District attorneys overstepping their powers
Southworth's behavior is part of a trend of D.A.s in the U.S. bringing the power of their offices to bear on families and individuals in ways that might not be entirely appropriate. Southworth holds an elected office, as do all D.A.s in my home state of California.
D.A.s overstepping their power has raised considerable concern in my part of the country. A Facebook group called "What a Difference a DA makes" claims that "The DA is the most powerful elected official most voters have never heard of." The Facebook group was created by the American Civil Liberties Union's District Attorney Campaign, whose webpage explains,
Voters from every county in California elect one attorney whose job it is to speak "for the people" in the criminal courts. The primary duty of the District Attorney (DA) is to promote the safety of our communities by prosecuting those who break the law. As the "peoples' lawyer," the DA is supposed to serve the interests of all members of the community and to enforce the laws without prejudice, bias, or political purposes.

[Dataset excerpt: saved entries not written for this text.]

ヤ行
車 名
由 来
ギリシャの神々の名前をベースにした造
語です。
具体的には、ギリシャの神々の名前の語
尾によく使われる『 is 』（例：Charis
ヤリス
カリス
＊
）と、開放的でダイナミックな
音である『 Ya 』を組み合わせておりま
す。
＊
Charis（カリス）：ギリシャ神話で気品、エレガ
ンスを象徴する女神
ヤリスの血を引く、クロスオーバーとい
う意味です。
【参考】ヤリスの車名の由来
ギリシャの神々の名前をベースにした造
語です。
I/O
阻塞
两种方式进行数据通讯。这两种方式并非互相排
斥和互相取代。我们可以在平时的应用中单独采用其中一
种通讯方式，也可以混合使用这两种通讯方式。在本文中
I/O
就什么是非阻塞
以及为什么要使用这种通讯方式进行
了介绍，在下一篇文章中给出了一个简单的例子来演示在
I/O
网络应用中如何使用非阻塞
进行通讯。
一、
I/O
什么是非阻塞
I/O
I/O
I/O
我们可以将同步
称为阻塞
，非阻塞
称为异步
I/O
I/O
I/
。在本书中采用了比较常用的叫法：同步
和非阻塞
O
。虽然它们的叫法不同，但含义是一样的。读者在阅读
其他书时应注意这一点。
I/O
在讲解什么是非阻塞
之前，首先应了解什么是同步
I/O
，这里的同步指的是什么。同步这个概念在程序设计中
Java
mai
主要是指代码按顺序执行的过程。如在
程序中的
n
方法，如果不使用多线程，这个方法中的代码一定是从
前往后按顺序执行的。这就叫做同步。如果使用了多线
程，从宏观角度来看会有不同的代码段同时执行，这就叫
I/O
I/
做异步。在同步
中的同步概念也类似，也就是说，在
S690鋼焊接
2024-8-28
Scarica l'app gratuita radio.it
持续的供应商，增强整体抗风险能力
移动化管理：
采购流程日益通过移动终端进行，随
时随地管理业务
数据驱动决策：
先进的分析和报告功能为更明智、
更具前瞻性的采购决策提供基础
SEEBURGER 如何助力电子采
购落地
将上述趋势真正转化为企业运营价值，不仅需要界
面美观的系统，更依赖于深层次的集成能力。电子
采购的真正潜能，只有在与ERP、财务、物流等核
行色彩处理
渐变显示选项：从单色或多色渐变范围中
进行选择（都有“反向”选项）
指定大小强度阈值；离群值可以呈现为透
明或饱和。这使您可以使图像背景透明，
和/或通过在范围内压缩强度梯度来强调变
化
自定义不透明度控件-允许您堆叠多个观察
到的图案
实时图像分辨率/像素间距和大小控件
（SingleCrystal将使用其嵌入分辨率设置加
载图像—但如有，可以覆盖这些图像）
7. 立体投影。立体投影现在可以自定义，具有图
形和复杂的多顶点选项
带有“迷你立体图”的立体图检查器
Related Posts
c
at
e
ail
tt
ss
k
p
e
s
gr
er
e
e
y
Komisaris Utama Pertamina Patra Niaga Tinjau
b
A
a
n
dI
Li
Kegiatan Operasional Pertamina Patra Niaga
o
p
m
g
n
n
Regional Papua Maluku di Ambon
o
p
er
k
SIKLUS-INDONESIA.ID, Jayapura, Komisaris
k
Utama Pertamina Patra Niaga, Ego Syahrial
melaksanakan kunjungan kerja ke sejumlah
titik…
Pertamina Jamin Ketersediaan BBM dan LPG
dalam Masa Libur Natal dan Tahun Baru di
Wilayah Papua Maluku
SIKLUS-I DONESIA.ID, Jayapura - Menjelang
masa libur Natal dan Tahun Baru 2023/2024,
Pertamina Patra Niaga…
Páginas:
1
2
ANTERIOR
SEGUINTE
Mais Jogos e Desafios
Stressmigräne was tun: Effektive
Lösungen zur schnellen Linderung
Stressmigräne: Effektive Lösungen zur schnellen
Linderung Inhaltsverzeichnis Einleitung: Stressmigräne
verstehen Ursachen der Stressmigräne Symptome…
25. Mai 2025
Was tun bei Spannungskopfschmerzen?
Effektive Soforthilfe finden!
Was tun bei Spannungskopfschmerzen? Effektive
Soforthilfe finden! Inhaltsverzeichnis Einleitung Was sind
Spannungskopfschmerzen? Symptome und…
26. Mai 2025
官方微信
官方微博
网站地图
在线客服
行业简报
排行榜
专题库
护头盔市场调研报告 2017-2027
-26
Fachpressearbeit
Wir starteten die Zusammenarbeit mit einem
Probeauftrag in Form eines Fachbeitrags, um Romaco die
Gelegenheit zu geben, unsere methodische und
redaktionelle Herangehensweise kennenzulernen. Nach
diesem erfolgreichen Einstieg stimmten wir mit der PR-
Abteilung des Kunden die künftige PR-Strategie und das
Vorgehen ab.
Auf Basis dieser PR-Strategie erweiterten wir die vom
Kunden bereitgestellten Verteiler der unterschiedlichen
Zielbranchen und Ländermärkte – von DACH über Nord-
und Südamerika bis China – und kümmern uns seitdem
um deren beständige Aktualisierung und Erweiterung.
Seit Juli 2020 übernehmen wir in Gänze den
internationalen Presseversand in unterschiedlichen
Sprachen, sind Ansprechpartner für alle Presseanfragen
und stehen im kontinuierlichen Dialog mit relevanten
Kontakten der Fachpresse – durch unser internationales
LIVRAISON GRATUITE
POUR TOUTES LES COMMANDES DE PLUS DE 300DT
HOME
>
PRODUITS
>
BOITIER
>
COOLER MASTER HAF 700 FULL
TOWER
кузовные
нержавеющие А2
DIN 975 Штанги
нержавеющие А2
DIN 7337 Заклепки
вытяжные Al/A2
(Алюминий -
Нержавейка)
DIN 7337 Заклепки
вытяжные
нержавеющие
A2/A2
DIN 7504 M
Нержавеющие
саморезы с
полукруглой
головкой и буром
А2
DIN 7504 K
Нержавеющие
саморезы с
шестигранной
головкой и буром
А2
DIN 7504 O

A great deal of power and responsibility lies in the hands of District Attorneys. Yet most voters don't pay close attention to the positions of DA candidates. Many voters simply skip this box on the ballot. Even editorial boards of newspapers often do not bother to endorse DA candidates. Without involvement from voters, community organizations, opinion leaders and the media, the immense powers that we put in the hands of DAs will go unchecked.
Definitely check out the Facebook group's news feed, which contains an alarming number of reports of D.A.s overstepping their bounds.
In my own county of Yolo, California, for example, D.A. Jeff Reisig's office has come under increasing scrutiny for potential discrimination against defendants of color, as well as what some are calling the "Cash for Convictions" program, and others call Balance Sheet Justice. Under this program, counties receive grants for convictions of people for certain categories of crimes, which means Reisig's office has an incentive to seek conviction over justice, and indeed, Yolo County has one of the highest rape prosecution and conviction rates in the country--and according to Rev. Ashiya Odeye of the local Justice Reform Coalition, arrests of white men for rape have dropped dramatically during Reisig's tenure, while prosecution of men of color for rape has increased sharply.
August 2009 rally in Woodland, California, against Yolo County D.A. Jeff Reisig
Of particular concern in my county are the shooting by undercover sheriff's deputies of Luis Gutierrez and the 378-year prison sentence given to dark-skinned Nepali-American Ajay Dev, who was convicted of rape, while white child molester Brett Pedroia served only 8 months of a one-year prison sentence.
In the Dev case, the D.A.'s office charged the defendant with 92 crimes, which all but ensured the (almost entirely white) jury would perceive Dev as guilty as soon as the trial began. Dev's supporters maintain he is innocent of the 750 rapes of which he was accused by a woman whose U.S. citizenship apparently hinged on Dev's conviction.
Quick--who's your D.A.?
If you live in the U.S., there's a good chance your jurisdiction has a district attorney, and a good chance as well that you have the opportunity to elect candidates to this office. Unless you want someone like Southworth or Reisig currying political favor through interference in curriculum and health or through heavy-handed prosecutions that may favor convictions over justice, start your research now. To help you get started, the ACLU offers some really good questions to ask candidates for district attorney.
I'm fed up with transparent abuses of the legal system; the increasing misrepresentation of U.S. history for political ends; and the general state of science, health, and history education in U.S. primary and secondary schools. I believe these three challenges are connected. Expect to see more from me on these issues, but particularly the public use, misuse, and abuse of history, very soon.